I took this Newsweek poll online a few days ago, and now overall results are tabulated. There was an earlier, phone version of the poll, done by Beliefnet and Newsweek, which reached far fewer people. Both show some interesting results. You can read about the earlier version here. Unfortunately, results of the earlier poll are tabulated in a more effective way so it's possible to get a little more information about who responded how -- but the statistics aren't as good.
Here are some interesting points:
When asked, "Can a good person who isn't of your religious faith go to heaven or attain salvation, or not?" 79% of people said yes, including 68% of professing evangelical protestants, 83% of professing non-evangelical protestants, 91% of Roman Catholics, and 79% of non-Christians (earlier poll). The later, online poll had significantly fewer people saying yes, and results aren't broken down by religious identification.

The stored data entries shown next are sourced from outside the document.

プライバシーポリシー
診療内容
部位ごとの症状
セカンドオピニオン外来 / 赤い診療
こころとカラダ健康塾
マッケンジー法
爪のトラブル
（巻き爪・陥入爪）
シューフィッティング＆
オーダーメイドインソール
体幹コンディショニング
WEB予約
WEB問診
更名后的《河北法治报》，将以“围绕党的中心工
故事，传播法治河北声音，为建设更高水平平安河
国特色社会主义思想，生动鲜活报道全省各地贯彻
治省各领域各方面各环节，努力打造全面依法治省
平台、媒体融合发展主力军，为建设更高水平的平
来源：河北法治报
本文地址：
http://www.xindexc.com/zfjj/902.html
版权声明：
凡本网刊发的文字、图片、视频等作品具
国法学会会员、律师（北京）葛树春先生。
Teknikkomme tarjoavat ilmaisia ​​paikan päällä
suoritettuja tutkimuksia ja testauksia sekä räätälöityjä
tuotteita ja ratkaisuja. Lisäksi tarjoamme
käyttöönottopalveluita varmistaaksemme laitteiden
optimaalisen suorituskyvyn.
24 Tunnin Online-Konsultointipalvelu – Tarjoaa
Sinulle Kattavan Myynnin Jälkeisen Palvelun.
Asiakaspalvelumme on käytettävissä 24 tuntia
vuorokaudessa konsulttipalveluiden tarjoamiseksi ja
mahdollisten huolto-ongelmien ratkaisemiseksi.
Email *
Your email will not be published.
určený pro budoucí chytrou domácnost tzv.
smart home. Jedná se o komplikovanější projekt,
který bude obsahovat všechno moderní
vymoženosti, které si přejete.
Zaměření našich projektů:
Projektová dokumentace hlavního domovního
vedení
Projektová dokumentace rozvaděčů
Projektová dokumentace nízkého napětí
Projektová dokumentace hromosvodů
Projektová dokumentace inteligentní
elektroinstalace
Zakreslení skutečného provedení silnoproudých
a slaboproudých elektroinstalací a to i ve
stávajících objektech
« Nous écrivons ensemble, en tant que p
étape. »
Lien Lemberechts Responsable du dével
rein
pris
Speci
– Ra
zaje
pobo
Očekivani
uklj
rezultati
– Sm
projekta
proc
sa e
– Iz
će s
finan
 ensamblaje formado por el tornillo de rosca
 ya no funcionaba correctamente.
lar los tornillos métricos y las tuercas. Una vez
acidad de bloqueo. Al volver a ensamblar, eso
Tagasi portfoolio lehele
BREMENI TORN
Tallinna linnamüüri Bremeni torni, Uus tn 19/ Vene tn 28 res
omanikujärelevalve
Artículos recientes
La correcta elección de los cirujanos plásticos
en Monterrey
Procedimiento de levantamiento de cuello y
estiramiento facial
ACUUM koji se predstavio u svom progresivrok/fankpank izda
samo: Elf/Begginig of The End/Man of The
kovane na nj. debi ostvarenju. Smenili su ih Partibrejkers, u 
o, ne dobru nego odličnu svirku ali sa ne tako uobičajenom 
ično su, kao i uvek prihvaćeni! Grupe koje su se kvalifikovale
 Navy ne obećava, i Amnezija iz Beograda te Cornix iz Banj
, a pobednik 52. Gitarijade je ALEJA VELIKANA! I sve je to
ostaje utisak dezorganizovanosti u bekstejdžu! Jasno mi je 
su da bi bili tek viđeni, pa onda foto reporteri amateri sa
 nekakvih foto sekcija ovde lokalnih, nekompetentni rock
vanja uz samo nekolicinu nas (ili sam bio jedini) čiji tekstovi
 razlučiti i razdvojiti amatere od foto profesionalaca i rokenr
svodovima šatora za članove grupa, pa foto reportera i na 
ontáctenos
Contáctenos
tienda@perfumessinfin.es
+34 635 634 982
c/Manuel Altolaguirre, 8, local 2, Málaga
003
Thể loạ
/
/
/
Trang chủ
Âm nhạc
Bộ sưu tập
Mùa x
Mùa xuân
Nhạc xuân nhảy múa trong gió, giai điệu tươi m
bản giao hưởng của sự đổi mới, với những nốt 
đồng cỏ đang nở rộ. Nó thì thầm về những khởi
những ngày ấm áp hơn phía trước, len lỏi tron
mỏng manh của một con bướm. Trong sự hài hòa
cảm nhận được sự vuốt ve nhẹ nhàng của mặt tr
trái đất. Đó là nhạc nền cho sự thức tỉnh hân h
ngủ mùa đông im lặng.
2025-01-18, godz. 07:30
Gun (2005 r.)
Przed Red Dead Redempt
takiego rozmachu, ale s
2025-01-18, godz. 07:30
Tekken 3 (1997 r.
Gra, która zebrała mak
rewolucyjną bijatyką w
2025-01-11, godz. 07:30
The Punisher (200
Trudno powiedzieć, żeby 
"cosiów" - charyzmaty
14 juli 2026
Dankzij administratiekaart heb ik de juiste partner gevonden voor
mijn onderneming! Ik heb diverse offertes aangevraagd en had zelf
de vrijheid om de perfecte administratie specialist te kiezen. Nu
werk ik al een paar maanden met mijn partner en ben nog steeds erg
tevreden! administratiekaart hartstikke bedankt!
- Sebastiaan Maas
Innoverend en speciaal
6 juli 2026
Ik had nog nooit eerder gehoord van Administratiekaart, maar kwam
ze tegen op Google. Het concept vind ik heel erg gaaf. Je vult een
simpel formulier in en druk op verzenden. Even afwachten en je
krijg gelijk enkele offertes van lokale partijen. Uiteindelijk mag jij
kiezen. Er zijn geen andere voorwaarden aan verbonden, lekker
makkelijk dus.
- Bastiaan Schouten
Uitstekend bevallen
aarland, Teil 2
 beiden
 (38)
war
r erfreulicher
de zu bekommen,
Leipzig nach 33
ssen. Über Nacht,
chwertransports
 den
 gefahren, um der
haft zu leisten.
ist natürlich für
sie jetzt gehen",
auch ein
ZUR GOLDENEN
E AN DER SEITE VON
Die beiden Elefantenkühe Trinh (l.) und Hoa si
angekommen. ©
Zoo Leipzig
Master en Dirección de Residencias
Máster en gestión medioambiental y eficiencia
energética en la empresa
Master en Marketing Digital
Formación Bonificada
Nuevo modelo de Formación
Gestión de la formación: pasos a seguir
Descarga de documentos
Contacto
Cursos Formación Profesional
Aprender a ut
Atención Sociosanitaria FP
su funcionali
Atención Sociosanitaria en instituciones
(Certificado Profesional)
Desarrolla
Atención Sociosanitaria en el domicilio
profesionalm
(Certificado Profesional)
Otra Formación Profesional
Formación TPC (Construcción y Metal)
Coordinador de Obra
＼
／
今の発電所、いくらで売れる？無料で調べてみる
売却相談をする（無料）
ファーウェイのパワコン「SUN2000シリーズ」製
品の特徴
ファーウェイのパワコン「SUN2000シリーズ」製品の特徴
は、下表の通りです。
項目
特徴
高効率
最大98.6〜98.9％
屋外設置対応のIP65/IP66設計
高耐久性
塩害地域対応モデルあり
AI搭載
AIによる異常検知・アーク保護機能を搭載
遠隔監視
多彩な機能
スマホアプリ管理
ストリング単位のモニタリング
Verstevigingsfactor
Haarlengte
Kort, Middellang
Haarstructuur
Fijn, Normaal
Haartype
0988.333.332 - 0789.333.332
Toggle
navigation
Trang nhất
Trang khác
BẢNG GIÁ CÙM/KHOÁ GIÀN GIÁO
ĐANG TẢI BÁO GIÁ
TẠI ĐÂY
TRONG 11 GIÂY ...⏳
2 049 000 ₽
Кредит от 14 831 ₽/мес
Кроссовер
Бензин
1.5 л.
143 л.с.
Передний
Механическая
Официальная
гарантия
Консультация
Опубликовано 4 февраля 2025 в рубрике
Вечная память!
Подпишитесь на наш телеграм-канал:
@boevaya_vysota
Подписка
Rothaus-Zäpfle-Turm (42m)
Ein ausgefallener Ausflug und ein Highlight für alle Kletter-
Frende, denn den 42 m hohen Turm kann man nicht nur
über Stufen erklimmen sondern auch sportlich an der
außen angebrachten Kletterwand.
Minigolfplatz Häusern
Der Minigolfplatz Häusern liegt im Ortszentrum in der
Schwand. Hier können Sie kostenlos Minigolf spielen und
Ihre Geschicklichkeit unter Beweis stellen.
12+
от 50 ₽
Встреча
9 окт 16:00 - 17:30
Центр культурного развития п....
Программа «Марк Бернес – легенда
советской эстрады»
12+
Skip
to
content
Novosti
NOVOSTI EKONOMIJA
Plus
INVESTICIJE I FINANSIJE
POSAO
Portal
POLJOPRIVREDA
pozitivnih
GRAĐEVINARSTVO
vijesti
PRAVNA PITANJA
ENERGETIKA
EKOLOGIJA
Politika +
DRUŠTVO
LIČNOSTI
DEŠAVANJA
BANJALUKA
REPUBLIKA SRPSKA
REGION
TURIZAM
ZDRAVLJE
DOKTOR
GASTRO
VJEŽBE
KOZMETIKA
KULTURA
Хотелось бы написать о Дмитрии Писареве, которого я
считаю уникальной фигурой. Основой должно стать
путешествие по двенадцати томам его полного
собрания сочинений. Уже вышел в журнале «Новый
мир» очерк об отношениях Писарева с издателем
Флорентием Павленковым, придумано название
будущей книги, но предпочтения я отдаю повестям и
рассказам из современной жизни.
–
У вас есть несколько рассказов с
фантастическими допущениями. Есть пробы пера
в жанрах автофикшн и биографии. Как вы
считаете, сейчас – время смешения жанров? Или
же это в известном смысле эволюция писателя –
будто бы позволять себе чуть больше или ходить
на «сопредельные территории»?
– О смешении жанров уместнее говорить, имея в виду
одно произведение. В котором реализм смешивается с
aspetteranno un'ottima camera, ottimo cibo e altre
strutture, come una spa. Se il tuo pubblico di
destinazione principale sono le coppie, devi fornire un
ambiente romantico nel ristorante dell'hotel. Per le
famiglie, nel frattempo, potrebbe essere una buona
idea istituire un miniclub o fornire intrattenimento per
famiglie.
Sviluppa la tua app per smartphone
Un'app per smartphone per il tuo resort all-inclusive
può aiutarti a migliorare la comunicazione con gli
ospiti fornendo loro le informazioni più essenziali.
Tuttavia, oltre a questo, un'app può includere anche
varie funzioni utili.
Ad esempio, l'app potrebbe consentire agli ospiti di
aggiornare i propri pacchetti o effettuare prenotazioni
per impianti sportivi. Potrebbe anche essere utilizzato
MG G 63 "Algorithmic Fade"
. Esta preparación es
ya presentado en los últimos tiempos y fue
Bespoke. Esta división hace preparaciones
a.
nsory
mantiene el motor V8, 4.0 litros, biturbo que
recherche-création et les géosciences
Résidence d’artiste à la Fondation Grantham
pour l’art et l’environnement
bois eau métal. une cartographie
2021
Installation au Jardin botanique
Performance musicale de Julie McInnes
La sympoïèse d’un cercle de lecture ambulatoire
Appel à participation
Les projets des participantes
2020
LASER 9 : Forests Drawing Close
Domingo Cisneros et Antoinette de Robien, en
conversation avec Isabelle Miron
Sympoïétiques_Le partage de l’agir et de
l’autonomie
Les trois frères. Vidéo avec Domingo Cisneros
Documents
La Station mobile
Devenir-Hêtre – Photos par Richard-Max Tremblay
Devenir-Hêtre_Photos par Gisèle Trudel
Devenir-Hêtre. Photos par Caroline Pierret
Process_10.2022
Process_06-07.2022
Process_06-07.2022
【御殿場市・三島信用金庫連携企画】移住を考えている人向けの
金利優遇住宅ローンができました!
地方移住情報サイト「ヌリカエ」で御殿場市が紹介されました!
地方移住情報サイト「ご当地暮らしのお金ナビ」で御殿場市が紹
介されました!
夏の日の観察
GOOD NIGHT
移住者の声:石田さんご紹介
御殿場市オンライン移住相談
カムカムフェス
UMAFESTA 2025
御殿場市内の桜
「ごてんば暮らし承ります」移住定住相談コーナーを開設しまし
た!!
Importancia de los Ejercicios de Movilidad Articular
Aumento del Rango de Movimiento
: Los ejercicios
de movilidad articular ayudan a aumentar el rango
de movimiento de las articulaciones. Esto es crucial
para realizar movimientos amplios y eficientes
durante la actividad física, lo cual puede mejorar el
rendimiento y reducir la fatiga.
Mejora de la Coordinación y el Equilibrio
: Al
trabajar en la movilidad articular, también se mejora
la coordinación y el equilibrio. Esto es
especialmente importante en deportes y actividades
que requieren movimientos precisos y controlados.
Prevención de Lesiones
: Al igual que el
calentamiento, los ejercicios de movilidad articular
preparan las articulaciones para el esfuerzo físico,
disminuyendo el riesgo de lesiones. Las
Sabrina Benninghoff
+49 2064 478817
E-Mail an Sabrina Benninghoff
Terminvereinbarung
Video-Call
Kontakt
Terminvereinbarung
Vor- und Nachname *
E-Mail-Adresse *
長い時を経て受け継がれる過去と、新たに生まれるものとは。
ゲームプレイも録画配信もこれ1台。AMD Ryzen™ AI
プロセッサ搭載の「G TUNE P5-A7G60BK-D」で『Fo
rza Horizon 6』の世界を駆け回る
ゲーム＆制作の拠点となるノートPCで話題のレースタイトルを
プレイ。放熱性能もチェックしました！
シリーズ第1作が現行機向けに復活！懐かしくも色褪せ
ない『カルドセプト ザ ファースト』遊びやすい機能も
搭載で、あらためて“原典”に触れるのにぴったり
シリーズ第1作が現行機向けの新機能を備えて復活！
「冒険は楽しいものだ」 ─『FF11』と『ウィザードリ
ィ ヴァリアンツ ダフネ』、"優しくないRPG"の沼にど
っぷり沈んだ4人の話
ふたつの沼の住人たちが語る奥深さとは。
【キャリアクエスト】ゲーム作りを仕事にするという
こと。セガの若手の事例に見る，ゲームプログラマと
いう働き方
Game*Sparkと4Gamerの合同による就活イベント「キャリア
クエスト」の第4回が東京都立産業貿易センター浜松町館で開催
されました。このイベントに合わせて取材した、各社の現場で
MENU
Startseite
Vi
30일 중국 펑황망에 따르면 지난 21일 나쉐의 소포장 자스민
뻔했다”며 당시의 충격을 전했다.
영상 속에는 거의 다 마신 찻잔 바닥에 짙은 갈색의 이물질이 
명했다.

The polls found 85% (telephone) and 71% (online) of people identifying themselves as Christian. Yet 55% (telephone) and 51% (online) of people attend worship services once or twice a month or less. And 55% (telephone) and 52% (online) of people read "the Bible, Koran, or some other sacred text" less than once or twice a month. (On the flip side, I guess it's reassuring that 40-some percent of people do these things more than once or twice a month).
[UPDATE: It's worth also noting this comment in this Newsweek article:
Of 1,004 respondents to the NEWSWEEK/Beliefnet Poll, 45 percent said they attend worship services weekly, virtually identical to the figure (44 percent) in a Gallup poll cited by Time in 1966. Then as now, however, there is probably a fair amount of wishful thinking in those figures; researchers who have done actual head counts in churches think the figure is probably more like 20 percent.]
Most people (70-80%) also believe (according to these polls) that God created the universe.